Figure 24 compares the three levels of broadcast delays on the frequency: No time delay; 1-min demand averaging and broadcast intervals; and 5-min intervals. The time delay involved in averaging and broadcast is clearly creating chatter in the frequency signal. The longer the delay, the larger is the chatter. Nonetheless, the maximum frequency deviation remains within a small range, i.e., around 0.05% and 0.2% with 1 min and 5 min broadcast intervals, respectively. Without any feedforward price information, the maximum frequency deviation is around 0.7% as depicted in
Figure 23.
7. Conclusions
In this paper, a transactive controller was proposed to simultaneously manage grid frequency and demand response resources via a universal electricity price signal. The price can be related to grid frequency and measured locally by the generators and loads, or broadcast via a communication infrastructure to all entities. A frequency droop controller was adopted from the conventional automatic generation control framework to build a simulation model. To incorporate a demand response capacity, a population of thermostatically controlled air conditioning (AC) loads was added to the grid. The loads were assumed to have flexible setpoint temperatures that can be adjusted continuously based on the price signal. A PI controller was used to control the AC system’s response. To capture energy arbitrage dynamics on the grid, an equivalent-circuit battery model was adopted. A nonlinear control scheme was developed for the battery to provide appropriate charging and discharging cycles in accordance with the price signal.

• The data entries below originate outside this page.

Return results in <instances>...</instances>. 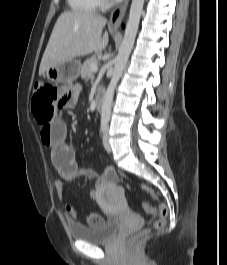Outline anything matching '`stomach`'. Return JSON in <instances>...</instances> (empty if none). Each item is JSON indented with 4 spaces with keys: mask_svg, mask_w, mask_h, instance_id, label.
Instances as JSON below:
<instances>
[{
    "mask_svg": "<svg viewBox=\"0 0 227 265\" xmlns=\"http://www.w3.org/2000/svg\"><path fill=\"white\" fill-rule=\"evenodd\" d=\"M81 63L78 60H70L62 64L52 66L45 72V77L53 83L74 81L80 74Z\"/></svg>",
    "mask_w": 227,
    "mask_h": 265,
    "instance_id": "1",
    "label": "stomach"
}]
</instances>
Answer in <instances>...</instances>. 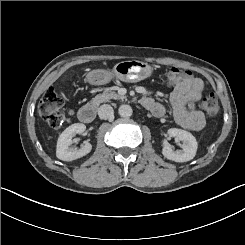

Simulation results indicate that the transactive frequency controller can lead to similar results to the conventional frequency droop controller. Besides, it can directly invite the AC loads and energy storage resources to actively participate in the power balancing effort. The AC demand response reduces the steady-state frequency deviation, and the battery system improves the transient response in the event of contingencies. During the daily operation, the ACs reduce the peak demand and the battery fills the demand valley, thereby creating a more uniform load profile. To minimize frequency deviation, a feedforward price broadcast strategy was implemented. The feedforward price can significantly reduce the frequency deviations, particularly when it is computed and broadcast promptly, leading to a transactive control system suitable for modern power grids.